Exercise description: Write the data below out again in full, exactly as shown.

Study material:
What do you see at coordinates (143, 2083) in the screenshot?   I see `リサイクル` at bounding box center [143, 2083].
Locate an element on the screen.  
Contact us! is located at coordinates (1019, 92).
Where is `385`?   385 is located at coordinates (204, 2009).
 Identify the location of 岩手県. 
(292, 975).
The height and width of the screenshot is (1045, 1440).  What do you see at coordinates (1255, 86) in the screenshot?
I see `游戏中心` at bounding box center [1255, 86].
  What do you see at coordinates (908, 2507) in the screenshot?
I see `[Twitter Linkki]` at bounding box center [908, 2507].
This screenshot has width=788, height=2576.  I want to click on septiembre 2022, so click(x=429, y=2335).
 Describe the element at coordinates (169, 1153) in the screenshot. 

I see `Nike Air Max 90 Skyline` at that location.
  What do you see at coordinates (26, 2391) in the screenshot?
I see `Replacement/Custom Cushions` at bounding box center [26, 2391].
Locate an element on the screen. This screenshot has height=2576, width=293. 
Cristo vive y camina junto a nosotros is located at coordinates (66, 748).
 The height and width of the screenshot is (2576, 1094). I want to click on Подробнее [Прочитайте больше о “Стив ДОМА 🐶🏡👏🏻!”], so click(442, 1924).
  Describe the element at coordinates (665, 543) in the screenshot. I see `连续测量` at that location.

Answer for this exercise:
What do you see at coordinates (143, 2083) in the screenshot?   I see `リサイクル` at bounding box center [143, 2083].
Locate an element on the screen.  
Contact us! is located at coordinates (1019, 92).
Where is `385`?   385 is located at coordinates (204, 2009).
 Identify the location of 岩手県. 
(292, 975).
The height and width of the screenshot is (1045, 1440).  What do you see at coordinates (1255, 86) in the screenshot?
I see `游戏中心` at bounding box center [1255, 86].
  What do you see at coordinates (908, 2507) in the screenshot?
I see `[Twitter Linkki]` at bounding box center [908, 2507].
This screenshot has width=788, height=2576.  I want to click on septiembre 2022, so click(x=429, y=2335).
 Describe the element at coordinates (169, 1153) in the screenshot. 

I see `Nike Air Max 90 Skyline` at that location.
  What do you see at coordinates (26, 2391) in the screenshot?
I see `Replacement/Custom Cushions` at bounding box center [26, 2391].
Locate an element on the screen. This screenshot has height=2576, width=293. 
Cristo vive y camina junto a nosotros is located at coordinates (66, 748).
 The height and width of the screenshot is (2576, 1094). I want to click on Подробнее [Прочитайте больше о “Стив ДОМА 🐶🏡👏🏻!”], so click(442, 1924).
  Describe the element at coordinates (665, 543) in the screenshot. I see `连续测量` at that location.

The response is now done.